ALBANY — New York Farm Bureau would like to thank the leadership in the Senate and Assembly, especially the Agriculture Committee Chairs, Senator Patty Ritchie and Assemblyman Bill Magee, for making the state’s family farms a priority in their respective budgets. Many of the funding lines have been restored to last year’s levels, which will make a difference in the support and promotion of the state’s diverse agricultural commodities. This includes funding multiple research projects that the agricultural community depends on to confront growing challenges that exist on farms.
The New York State Senate also stepped up to the plate to fund many of the priorities of New York Farm Bureau including a refundable investment tax credit to assist farms looking to reinvest in this down farm economy. The Senate Majority is also supportive of doubling the agricultural minimum wage tax credit which will help farms better manage labor costs while attempting to remain competitive with farms in other states that have significantly lower wage rates.
The Farm to Food Bank Bill also received budgetary support for the first time in both chambers’ budgets. This is a big boost to the bill that has seen bi-partisan support the past two years only to have the Governor veto the bill, in part, because it was passed outside of the budget process. There is no excuse for the Governor to pull out his veto stamp again, and we encourage him to negotiate funding in the final budget to support the tax credit, as he promised. It will allow farmers to donate even more fresh food to their regional food banks and pantries.

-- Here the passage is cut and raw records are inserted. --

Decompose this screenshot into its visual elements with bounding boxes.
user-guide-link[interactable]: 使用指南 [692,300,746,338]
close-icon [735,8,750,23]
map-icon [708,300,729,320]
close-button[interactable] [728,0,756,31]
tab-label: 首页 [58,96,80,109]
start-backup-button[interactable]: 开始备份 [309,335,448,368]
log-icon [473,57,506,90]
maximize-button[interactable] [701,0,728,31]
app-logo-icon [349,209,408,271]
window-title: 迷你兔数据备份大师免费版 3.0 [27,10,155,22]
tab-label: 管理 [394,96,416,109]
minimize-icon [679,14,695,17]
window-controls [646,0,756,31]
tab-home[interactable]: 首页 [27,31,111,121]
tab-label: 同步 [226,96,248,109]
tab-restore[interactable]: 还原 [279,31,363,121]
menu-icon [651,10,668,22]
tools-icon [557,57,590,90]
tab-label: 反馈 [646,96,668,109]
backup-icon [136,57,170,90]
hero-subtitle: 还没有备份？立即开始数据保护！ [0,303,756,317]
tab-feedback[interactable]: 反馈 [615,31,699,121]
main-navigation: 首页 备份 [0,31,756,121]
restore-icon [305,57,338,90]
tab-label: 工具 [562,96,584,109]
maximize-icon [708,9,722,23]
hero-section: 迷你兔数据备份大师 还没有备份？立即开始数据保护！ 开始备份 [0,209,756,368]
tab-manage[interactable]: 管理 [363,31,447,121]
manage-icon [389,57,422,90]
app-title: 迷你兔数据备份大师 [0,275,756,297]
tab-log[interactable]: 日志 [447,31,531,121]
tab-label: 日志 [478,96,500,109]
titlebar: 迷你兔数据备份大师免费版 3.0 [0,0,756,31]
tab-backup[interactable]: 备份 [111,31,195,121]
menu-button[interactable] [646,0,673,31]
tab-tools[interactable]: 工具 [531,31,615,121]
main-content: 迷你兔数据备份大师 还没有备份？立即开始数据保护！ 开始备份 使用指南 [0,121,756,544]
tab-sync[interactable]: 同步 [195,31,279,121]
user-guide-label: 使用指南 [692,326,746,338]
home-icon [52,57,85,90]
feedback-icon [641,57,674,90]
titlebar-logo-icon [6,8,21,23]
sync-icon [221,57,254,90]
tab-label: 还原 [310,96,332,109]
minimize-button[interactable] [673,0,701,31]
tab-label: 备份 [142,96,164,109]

The support of the “Farm to Food Bank Bill” comes on the heels of New York State farmers donating more than 13.2 million pounds of food in 2016. The number is the second highest for any state in the country. The total was announced last month at the American Farm Bureau Federation’s Fusion Conference in Pittsburgh, PA. NYFB participates in Feeding America’s Harvest for All Program. This record number for New York highlights the generosity of farmers in this state, and food donations will likely increase with the passage and signing of the “Farm to Food Bank Bill.” The tax credit on 25% of the wholesale value of the food, up to $5,000 annually, would help offset a portion of the costs of labor, packaging and transportation required to get more food from the fields to those in need.

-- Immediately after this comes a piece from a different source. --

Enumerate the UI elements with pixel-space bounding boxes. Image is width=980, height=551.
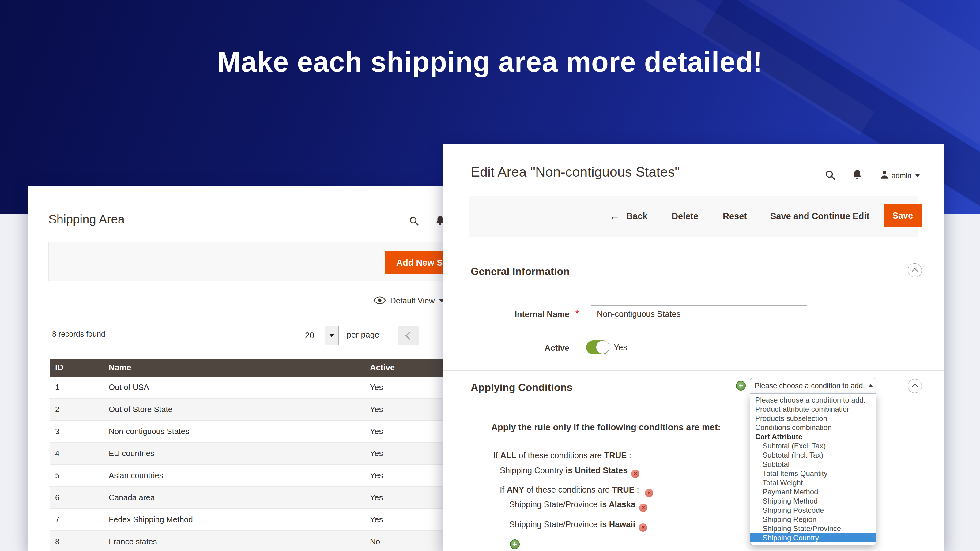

“As the April 1 budget deadline approaches, we are hopeful these items will remain in New York State’s final fiscal plan. The past year has been a difficult one for the state’s farmers. From higher labor costs to lower commodity prices, coupled with extreme weather woes, the additional support could not come at a more necessary time for the hard working farm families of New York,” said David Fisher, New York Farm Bureau President.